- Opening Delimiter -

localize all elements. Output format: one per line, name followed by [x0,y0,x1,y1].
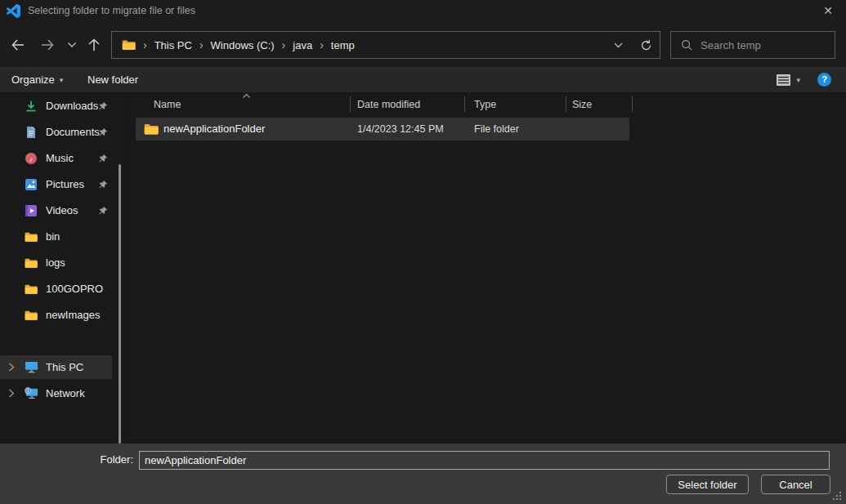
resize-grip[interactable] [833,492,835,493]
command-bar: Organize▾ New folder ▾ ? [0,67,846,92]
sidebar-item-label: Downloads [46,95,98,118]
sidebar-item-label: newImages [46,304,100,327]
organize-label: Organize [11,74,55,86]
sidebar-item-label: logs [46,252,65,274]
music-icon: ♪ [25,152,38,165]
search-input[interactable] [671,32,835,58]
pin-icon [98,127,108,137]
sidebar-item-pictures[interactable]: Pictures [3,173,123,196]
close-button[interactable]: ✕ [815,2,841,20]
select-folder-button[interactable]: Select folder [666,475,749,494]
chevron-right-icon[interactable] [8,363,15,372]
sidebar-item-bin[interactable]: bin [3,225,123,248]
column-header-type[interactable]: Type [474,92,496,115]
sidebar-item-label: Videos [46,199,78,222]
file-name: newApplicationFolder [163,118,265,140]
column-header-name[interactable]: Name [154,92,181,115]
documents-icon [25,126,38,139]
organize-button[interactable]: Organize▾ [5,68,69,92]
folder-name-input[interactable] [139,451,830,470]
sidebar-item-100gopro[interactable]: 100GOPRO [3,278,123,301]
folder-icon [25,256,38,270]
new-folder-button[interactable]: New folder [81,68,145,92]
address-folder-icon [122,39,136,51]
pin-icon [98,206,108,216]
downloads-icon [25,100,38,113]
sidebar-item-music[interactable]: ♪ Music [3,147,123,170]
breadcrumb-windows-c[interactable]: Windows (C:) [211,39,275,51]
dialog-footer: Folder: Select folder Cancel [0,444,846,504]
chevron-down-icon: ▾ [796,76,800,84]
pin-icon [98,154,108,163]
sidebar-item-documents[interactable]: Documents [3,121,123,144]
list-view-icon [776,74,791,87]
forward-button[interactable] [36,33,59,56]
file-list-pane: Name Date modified Type Size newApplicat… [129,92,846,444]
view-options-button[interactable]: ▾ [776,70,800,90]
column-divider[interactable] [464,96,465,112]
folder-field-label: Folder: [65,444,133,476]
sidebar-scrollbar[interactable] [119,164,121,444]
this-pc-icon [25,360,38,374]
folder-icon [25,230,38,243]
vscode-icon [7,4,20,18]
folder-icon [144,122,159,136]
sidebar-item-label: Network [46,381,85,405]
title-bar: Selecting folder to migrate file or file… [0,0,846,22]
search-box[interactable] [670,31,835,59]
navigation-pane: Downloads Documents ♪ [0,92,129,444]
back-button[interactable] [7,33,29,56]
breadcrumb-separator: › [136,38,154,51]
chevron-down-icon: ▾ [60,76,64,84]
cancel-button[interactable]: Cancel [761,475,830,494]
column-divider[interactable] [632,96,633,112]
address-bar[interactable]: › This PC › Windows (C:) › java › temp [111,31,660,59]
folder-picker-dialog: Selecting folder to migrate file or file… [0,0,846,504]
new-folder-label: New folder [87,74,138,86]
breadcrumb-temp[interactable]: temp [331,39,355,51]
navigation-bar: › This PC › Windows (C:) › java › temp [0,22,846,67]
column-header-date-modified[interactable]: Date modified [357,92,420,115]
up-button[interactable] [83,33,105,56]
breadcrumb-separator: › [312,38,331,51]
help-button[interactable]: ? [817,73,831,87]
sidebar-item-logs[interactable]: logs [3,252,123,274]
sidebar-item-videos[interactable]: Videos [3,199,123,222]
pictures-icon [25,178,38,191]
breadcrumb-this-pc[interactable]: This PC [154,39,192,51]
folder-icon [25,283,38,296]
column-header-size[interactable]: Size [572,92,592,115]
sidebar-item-label: Pictures [46,173,84,196]
breadcrumb-separator: › [275,38,293,51]
recent-locations-chevron[interactable] [60,33,83,56]
sidebar-item-this-pc[interactable]: This PC [0,355,112,379]
sidebar-item-label: Music [46,147,74,170]
address-dropdown-chevron[interactable] [604,33,632,56]
sidebar-item-label: 100GOPRO [46,278,103,301]
sidebar-item-downloads[interactable]: Downloads [3,95,123,118]
pin-icon [98,101,108,111]
svg-text:♪: ♪ [29,155,34,163]
breadcrumb-separator: › [192,38,211,51]
sidebar-item-label: Documents [46,121,100,144]
sidebar-item-network[interactable]: Network [0,381,112,405]
file-type: File folder [474,118,519,140]
column-divider[interactable] [566,96,566,112]
breadcrumb-java[interactable]: java [293,39,312,51]
column-divider[interactable] [350,96,351,112]
videos-icon [25,204,38,217]
column-header-row: Name Date modified Type Size [129,92,846,115]
file-row-newapplicationfolder[interactable]: newApplicationFolder 1/4/2023 12:45 PM F… [136,118,629,140]
sidebar-item-label: This PC [46,355,83,379]
dialog-body: Downloads Documents ♪ [0,92,846,444]
refresh-icon[interactable] [632,33,660,56]
pin-icon [98,180,108,190]
folder-icon [25,309,38,322]
network-icon [25,386,38,400]
sort-ascending-icon [242,93,251,99]
sidebar-item-newimages[interactable]: newImages [3,304,123,327]
chevron-right-icon[interactable] [8,389,15,398]
file-date-modified: 1/4/2023 12:45 PM [357,118,444,140]
window-title: Selecting folder to migrate file or file… [28,5,195,16]
sidebar-item-label: bin [46,225,60,248]
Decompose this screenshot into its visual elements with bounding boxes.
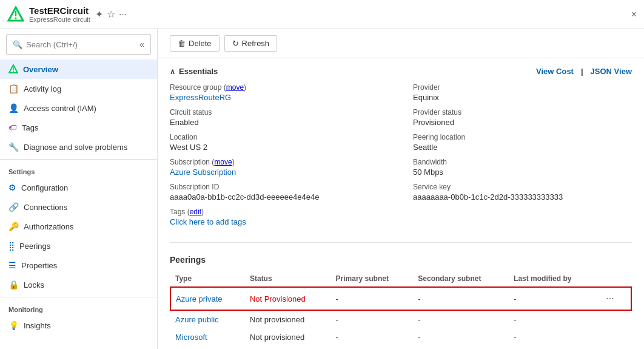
col-last-modified: Last modified by <box>509 271 597 287</box>
delete-label: Delete <box>189 39 212 48</box>
resource-type: ExpressRoute circuit <box>29 16 90 23</box>
resource-group-value: ExpressRouteRG <box>170 93 389 102</box>
essentials-provider: Provider Equinix <box>413 83 632 102</box>
edit-link[interactable]: edit <box>190 208 201 216</box>
sidebar-item-configuration[interactable]: ⚙ Configuration <box>0 178 157 197</box>
table-header-row: Type Status Primary subnet Secondary sub… <box>170 271 631 287</box>
activity-log-icon: 📋 <box>8 84 19 93</box>
sidebar-item-label: Diagnose and solve problems <box>24 143 127 152</box>
search-container: 🔍 « <box>6 34 151 55</box>
resource-group-link[interactable]: ExpressRouteRG <box>170 93 231 102</box>
status-cell: Not provisioned <box>245 328 331 346</box>
table-row: Azure private Not Provisioned - - - ··· <box>170 287 631 310</box>
subscription-link[interactable]: Azure Subscription <box>170 168 236 177</box>
sidebar-item-diagnose[interactable]: 🔧 Diagnose and solve problems <box>0 137 157 157</box>
sidebar-item-connections[interactable]: 🔗 Connections <box>0 197 157 217</box>
sidebar-item-peerings[interactable]: ⣿ Peerings <box>0 236 157 256</box>
settings-section-label: Settings <box>0 162 157 178</box>
sidebar-item-label: Configuration <box>21 183 68 192</box>
sidebar-divider-2 <box>0 297 157 297</box>
sidebar-item-locks[interactable]: 🔒 Locks <box>0 275 157 294</box>
actions-cell <box>597 310 631 328</box>
primary-subnet-cell: - <box>331 287 414 310</box>
status-cell: Not provisioned <box>245 310 331 328</box>
resource-name: TestERCircuit <box>29 5 90 16</box>
location-label: Location <box>170 133 389 141</box>
tags-value: Click here to add tags <box>170 217 389 226</box>
col-type: Type <box>170 271 245 287</box>
sidebar: 🔍 « Overview 📋 Activity log 👤 Access con… <box>0 29 158 349</box>
microsoft-link[interactable]: Microsoft <box>175 333 207 342</box>
sidebar-item-tags[interactable]: 🏷 Tags <box>0 118 157 137</box>
sub-move-link[interactable]: move <box>214 158 232 166</box>
essentials-service-key: Service key aaaaaaaa-0b0b-1c1c-2d2d-3333… <box>413 183 632 202</box>
content-area: 🗑 Delete ↻ Refresh ∧ Essentials View Cos… <box>158 29 644 349</box>
sidebar-item-label: Locks <box>24 280 44 290</box>
subscription-label: Subscription (move) <box>170 158 389 166</box>
view-cost-link[interactable]: View Cost <box>536 67 574 76</box>
subscription-value: Azure Subscription <box>170 168 389 177</box>
essentials-subscription-id: Subscription ID aaaa0a0a-bb1b-cc2c-dd3d-… <box>170 183 389 202</box>
tags-icon: 🏷 <box>8 123 17 132</box>
sidebar-item-access-control[interactable]: 👤 Access control (IAM) <box>0 98 157 118</box>
sidebar-item-activity-log[interactable]: 📋 Activity log <box>0 79 157 98</box>
provider-status-value: Provisioned <box>413 118 632 127</box>
move-link[interactable]: move <box>226 83 244 92</box>
access-control-icon: 👤 <box>8 103 19 113</box>
peering-location-label: Peering location <box>413 133 632 141</box>
sidebar-divider <box>0 159 157 160</box>
type-cell: Microsoft <box>170 328 245 346</box>
peerings-title: Peerings <box>170 255 632 265</box>
sidebar-item-insights[interactable]: 💡 Insights <box>0 316 157 335</box>
actions-cell <box>597 328 631 346</box>
delete-button[interactable]: 🗑 Delete <box>170 35 220 52</box>
star-icon[interactable]: ☆ <box>107 8 115 20</box>
add-tags-link[interactable]: Click here to add tags <box>170 217 246 226</box>
provider-value: Equinix <box>413 93 632 102</box>
section-divider <box>170 242 632 243</box>
subscription-id-value: aaaa0a0a-bb1b-cc2c-dd3d-eeeeee4e4e4e <box>170 192 389 202</box>
essentials-header: ∧ Essentials View Cost | JSON View <box>170 67 632 76</box>
search-icon: 🔍 <box>13 40 22 49</box>
sidebar-item-label: Peerings <box>19 242 50 251</box>
peerings-section: Peerings Type Status Primary subnet Seco… <box>158 250 644 349</box>
service-key-label: Service key <box>413 183 632 191</box>
collapse-icon[interactable]: « <box>139 39 144 49</box>
more-icon[interactable]: ··· <box>119 9 127 20</box>
last-modified-cell: - <box>509 310 597 328</box>
json-view-link[interactable]: JSON View <box>591 67 632 76</box>
delete-icon: 🗑 <box>178 39 186 48</box>
sidebar-item-properties[interactable]: ☰ Properties <box>0 256 157 275</box>
sidebar-item-authorizations[interactable]: 🔑 Authorizations <box>0 217 157 236</box>
refresh-button[interactable]: ↻ Refresh <box>224 35 278 52</box>
diagnose-icon: 🔧 <box>8 142 19 152</box>
title-bar-actions: ✦ ☆ ··· <box>95 8 127 20</box>
secondary-subnet-cell: - <box>413 310 509 328</box>
azure-public-link[interactable]: Azure public <box>175 315 219 324</box>
essentials-provider-status: Provider status Provisioned <box>413 108 632 127</box>
status-cell: Not Provisioned <box>245 287 331 310</box>
azure-private-link[interactable]: Azure private <box>176 294 223 303</box>
essentials-location: Location West US 2 <box>170 133 389 152</box>
row-ellipsis-button[interactable]: ··· <box>602 292 617 305</box>
configuration-icon: ⚙ <box>8 183 16 192</box>
svg-point-2 <box>15 17 17 19</box>
triangle-icon <box>8 64 18 74</box>
connections-icon: 🔗 <box>8 202 19 212</box>
last-modified-cell: - <box>509 287 597 310</box>
title-bar-text: TestERCircuit ExpressRoute circuit <box>29 5 90 23</box>
pin-icon[interactable]: ✦ <box>95 8 103 20</box>
search-input[interactable] <box>26 40 139 49</box>
type-cell: Azure private <box>170 287 245 310</box>
app-icon <box>7 6 24 23</box>
title-bar: TestERCircuit ExpressRoute circuit ✦ ☆ ·… <box>0 0 644 29</box>
essentials-title: Essentials <box>179 67 218 76</box>
sidebar-item-overview[interactable]: Overview <box>0 59 157 79</box>
peering-location-value: Seattle <box>413 143 632 152</box>
sidebar-item-label: Connections <box>24 203 67 212</box>
col-secondary-subnet: Secondary subnet <box>413 271 509 287</box>
close-button[interactable]: × <box>631 9 637 20</box>
essentials-grid: Resource group (move) ExpressRouteRG Pro… <box>170 83 632 226</box>
sidebar-item-label: Access control (IAM) <box>24 104 96 113</box>
svg-point-5 <box>13 71 14 72</box>
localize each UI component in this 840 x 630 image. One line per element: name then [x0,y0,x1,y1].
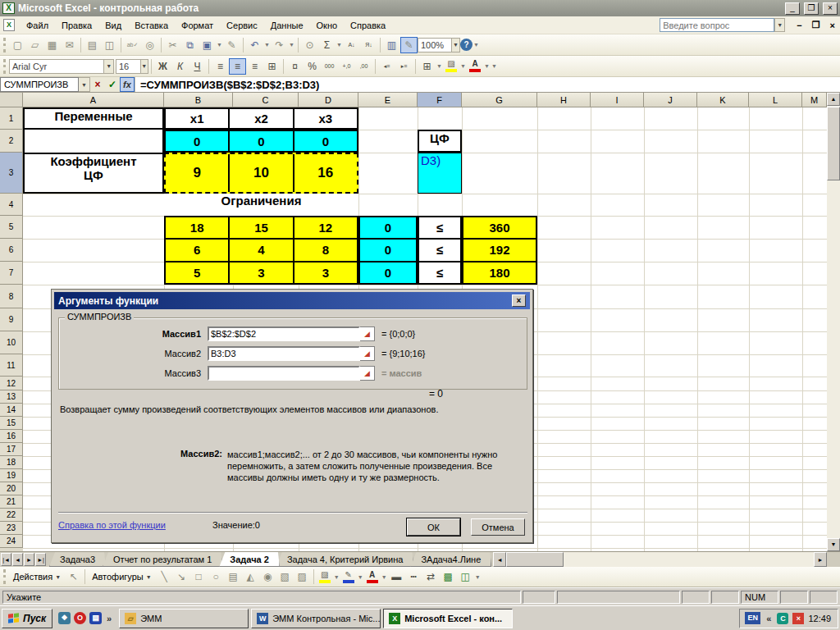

- Closing Delimiter -

→ Task directions
Of the lines above, count those containing the word "solve", and give the number by itself.

→ Result of this exercise
2